Blocking access to internet for some particular devices during some hours/days based on MAC is almost useless alone. You basicaly need to put some restrictions to the devices that connect (if we talk about a laptop/pc it goes up to not allow it to boot from usb, dvd, etc.).
Allow only specific MAC and block everything else is a bit better... But even this is not perfect...
Basicaly taking down the interface during some hours/days is kinda the only way I see it working in a way that can't be bypass.
I'm trying to restrict WAN access at certain times of the day for children so they will go to bloody bed haha
How is it useless? It actually works on every device that I have tested on, except when I add specific weekdays, but this has been confirmed as a bug and will hopefully be fixed soon. I guess I'll just have to keep an eye on things to see how they operate once the rules are successfully in place. I already have restrictions set on the device side too, but kids always seem to get around them.
Allowing specific MACs requires a lot more administrative work and I honestly don't see how that would be better.
If things don't work out, then this is likely the best solution. I'll have to add an extra SSID with all the other stuff and put the restricted devices on a separate SSID.
You have the AP having also a MAC white list. In that white list devices A1, A2, A3 and A4 are allowed to connect.
Now for devices A2, A3 and A4 you decide to block access between let's say 22:00 and 7:00.
The only thing that one of the devices A2, A3 or A4 have to do is to use the MAC of A1 before A1 is connected to the AP and everything has become useless.
Figuring out the MAC of A1 when they live in same house is relative easy. Also connecting before A1 is relative easy cause the kids might just poweroff/unplug the device A1.
Now you need to block somehow devices A2, A3 and A4 from being able to change the MAC.
Entire idea is not to underestimate what the kids will do when you try to stop them.
Now let's look at another way.
We have AP1 for device A1 and AP2 for devices A2, A3, A4. If you disable AP2 during specific hours kids will notice it, if you cut access to internet to AP2 during specific hours kids will also notice it.
If they see AP1 when AP2 is not on, not working they might easily figure it out it's in same house (there are smartphone applications that show the signal power of APs and AP1 and AP2 will be close value even if it's separate devices).
Now the kids will just try to figure out how to connect to AP1 and if they can put their hands on A1 they will get the info needed.

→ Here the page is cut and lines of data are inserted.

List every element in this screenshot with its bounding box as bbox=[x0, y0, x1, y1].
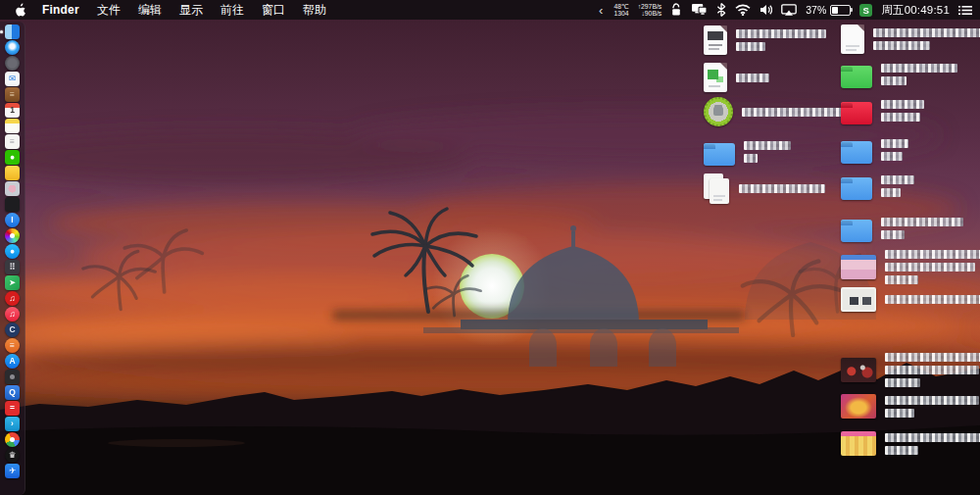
desktop-item-column-right-10-thumb-salmon[interactable] bbox=[841, 431, 980, 456]
dock-icon-dictionary-brown[interactable]: ≡ bbox=[5, 87, 20, 102]
books-orange-glyph: ≡ bbox=[10, 341, 15, 350]
redacted-label-line bbox=[885, 446, 918, 455]
dock-icon-chat-teal[interactable]: › bbox=[5, 417, 20, 431]
dock-icon-app-navy-c[interactable]: C bbox=[5, 322, 20, 337]
launchpad-grid-glyph: ⠿ bbox=[9, 263, 16, 272]
redacted-label-line bbox=[885, 353, 980, 362]
desktop-item-column-right-1-folder-green[interactable] bbox=[841, 61, 957, 88]
menu-bar: Finder 文件编辑显示前往窗口帮助 ‹ 48℃ 1304 ↑297B/s ↓… bbox=[0, 0, 980, 20]
dock-icon-app-store[interactable]: A bbox=[5, 354, 20, 369]
dock-icon-quicktime-dark[interactable] bbox=[5, 197, 20, 212]
redacted-label-line bbox=[881, 152, 903, 161]
desktop-item-column-left-3-folder-blue[interactable] bbox=[704, 138, 791, 166]
redacted-label-line bbox=[736, 74, 769, 82]
displays-menu[interactable] bbox=[691, 3, 708, 17]
bluetooth-icon bbox=[716, 3, 726, 17]
redacted-label-line bbox=[736, 29, 826, 38]
dual-displays-icon bbox=[691, 3, 708, 17]
dock-icon-app-blue-plane[interactable]: ✈ bbox=[5, 464, 20, 478]
dock-icon-textedit[interactable]: ≡ bbox=[5, 134, 20, 149]
dock-icon-launchpad-grid[interactable]: ⠿ bbox=[5, 260, 20, 274]
redacted-label-line bbox=[885, 275, 918, 284]
desktop-item-column-right-7-thumb-white[interactable] bbox=[841, 287, 980, 312]
dock-icon-qq-chat-blue[interactable]: ● bbox=[5, 244, 20, 259]
desktop-item-column-right-5-folder-blue[interactable] bbox=[841, 215, 963, 242]
dock-icon-search-person-blue[interactable]: Q bbox=[5, 385, 20, 400]
redacted-label bbox=[739, 184, 825, 193]
dock-icon-remote-green[interactable]: ➤ bbox=[5, 275, 20, 290]
podcast-blue-mic-glyph: I bbox=[11, 216, 13, 224]
desktop-item-column-left-0-doc-image[interactable] bbox=[704, 25, 826, 55]
menu-item-2[interactable]: 显示 bbox=[171, 2, 212, 19]
input-method-menu[interactable]: S bbox=[859, 4, 872, 17]
active-app-name[interactable]: Finder bbox=[42, 3, 79, 17]
dock-icon-calendar[interactable]: 1 bbox=[5, 103, 20, 118]
menu-item-1[interactable]: 编辑 bbox=[129, 2, 171, 19]
dock-icon-books-orange[interactable]: ≡ bbox=[5, 338, 20, 353]
temperature-sub: 1304 bbox=[614, 10, 629, 17]
dock-icon-mail[interactable]: ✉ bbox=[5, 72, 20, 86]
desktop-item-column-left-2-apk[interactable] bbox=[704, 97, 858, 126]
dock-icon-finder[interactable] bbox=[5, 25, 20, 39]
desktop-wallpaper bbox=[0, 0, 980, 495]
bluetooth-menu[interactable] bbox=[716, 3, 726, 17]
thumb-salmon-icon bbox=[841, 431, 876, 456]
desktop-item-column-right-4-folder-blue[interactable] bbox=[841, 173, 914, 200]
dock-icon-podcast-blue-mic[interactable]: I bbox=[5, 213, 20, 227]
desktop-item-column-right-0-doc-plain[interactable] bbox=[841, 25, 980, 54]
redacted-label-line bbox=[885, 433, 980, 442]
redacted-label-line bbox=[881, 175, 914, 184]
dock-icon-camera-dark[interactable] bbox=[5, 370, 20, 384]
redacted-label-line bbox=[739, 184, 825, 193]
dock-icon-safari[interactable] bbox=[5, 40, 20, 55]
battery-menu[interactable]: 37% bbox=[806, 4, 851, 16]
network-speed-readout[interactable]: ↑297B/s ↓90B/s bbox=[638, 3, 662, 17]
redacted-label bbox=[881, 218, 963, 239]
dock-icon-notes[interactable] bbox=[5, 119, 20, 133]
desktop-item-column-right-8-thumb-dark[interactable] bbox=[841, 353, 980, 387]
dictionary-brown-glyph: ≡ bbox=[10, 90, 15, 99]
dock-icon-app-red-badge[interactable]: = bbox=[5, 401, 20, 416]
redacted-label-line bbox=[881, 139, 908, 148]
dock-icon-app-dark-globe[interactable] bbox=[5, 56, 20, 71]
battery-icon bbox=[830, 5, 851, 16]
redacted-label-line bbox=[885, 378, 920, 387]
calendar-glyph: 1 bbox=[10, 106, 15, 115]
textedit-glyph: ≡ bbox=[10, 137, 15, 146]
redacted-label-line bbox=[873, 41, 930, 50]
desktop-item-column-right-3-folder-blue[interactable] bbox=[841, 136, 908, 164]
temperature-readout[interactable]: 48℃ 1304 bbox=[613, 3, 628, 17]
dock-icon-wechat[interactable]: ● bbox=[5, 150, 20, 165]
menu-item-3[interactable]: 前往 bbox=[212, 2, 253, 19]
menu-bar-left: Finder 文件编辑显示前往窗口帮助 bbox=[8, 2, 335, 19]
notification-center-menu[interactable] bbox=[958, 5, 972, 16]
screen-mirroring-menu[interactable] bbox=[781, 4, 797, 16]
menu-bar-clock[interactable]: 周五00:49:51 bbox=[881, 3, 950, 18]
redacted-label-line bbox=[885, 250, 980, 259]
desktop-item-column-right-2-folder-red[interactable] bbox=[841, 97, 924, 124]
dock-icon-app-yellow[interactable] bbox=[5, 166, 20, 180]
search-person-blue-glyph: Q bbox=[9, 388, 16, 397]
dock-icon-chrome[interactable] bbox=[5, 432, 20, 447]
wifi-menu[interactable] bbox=[735, 4, 751, 16]
dock-icon-photos-gray[interactable] bbox=[5, 181, 20, 196]
dock-icon-music-pink[interactable]: ♫ bbox=[5, 307, 20, 322]
dock-icon-photos-colorwheel[interactable] bbox=[5, 228, 20, 243]
chrome-center-dot bbox=[10, 437, 15, 442]
redacted-label-line bbox=[881, 218, 963, 226]
menu-item-0[interactable]: 文件 bbox=[88, 2, 129, 19]
volume-menu[interactable] bbox=[760, 4, 772, 16]
battery-fill bbox=[832, 7, 838, 14]
desktop-item-column-left-1-doc-green[interactable] bbox=[704, 63, 769, 92]
lock-menu[interactable] bbox=[670, 3, 682, 17]
dock-icon-app-black-crown[interactable]: ♛ bbox=[5, 448, 20, 463]
apple-menu[interactable] bbox=[8, 3, 33, 17]
desktop-item-column-right-6-thumb-pink[interactable] bbox=[841, 250, 980, 284]
thumb-pink-icon bbox=[841, 255, 876, 279]
desktop-item-column-right-9-thumb-orange[interactable] bbox=[841, 394, 979, 419]
menu-item-4[interactable]: 窗口 bbox=[253, 2, 294, 19]
menu-item-5[interactable]: 帮助 bbox=[294, 2, 335, 19]
desktop-item-column-left-4-doc-stack[interactable] bbox=[704, 173, 825, 204]
dock-icon-netease-music-red[interactable]: ♫ bbox=[5, 291, 20, 306]
collapse-chevron-icon[interactable]: ‹ bbox=[597, 3, 605, 18]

L.E. 2: There is also another problem. If the kids have access to smartphones they might just use the data plan, make a hotspot with the smartphone and happy go on using the internet from their smartphone. You risk to end up with a not so nice bill cause of this.
So if they have smartphones you will have to deal with this problem too.
There's a parental response to that. If they start messing with MAC address cloning. They loose their device. And it wont take long to spot it either, because while they may clone the mac? I bet they forget to change the device name and a mac with "daughters iphone" when it should be dads iphone is easy to grep from log files.
ah well that makes it even easier. Check out the client config section and you can lock their net access down more with parental controls and then its just a "disobey and loose your devices" to enforce
If you use AGH's dns service as your upstream you can set the kids to use the filtered DNS service while letting the adults use the unfiltered dns with just adblocking.
as i understand its just a matter of tagging the clients and then setting what rules you want applying to them. I've never done it as i dont have the need for it. but if you try it and get it sorted? I'd love if you added your experience / thoughts to my AGH manual install thread for others to see. (and then i can throw it into the AGH wiki for others.)
(edit) - Also there is some tips on dns hijacking and other pitfalls i highlight which may be of help for you. Enforcing all DNS queries to go via AGH stops those pesky hardcoded IOT and Smart TV's from leaking out your data.
https://github.com/anudeepND/whitelist also worth using as some blocklists screw things up. This whitelists common domains to avoid issues. He also has a referral link version if the wife likes shopping sites to get coupons etc.
Thanks. I've yet to make the change to fix it but I think it looks correct as it is? Like I say, things only seem to go wrong if I create the rule with 'Any' day, then edit the days thereafter. I'll see if I can get the fix put in shortly and then provide the output again.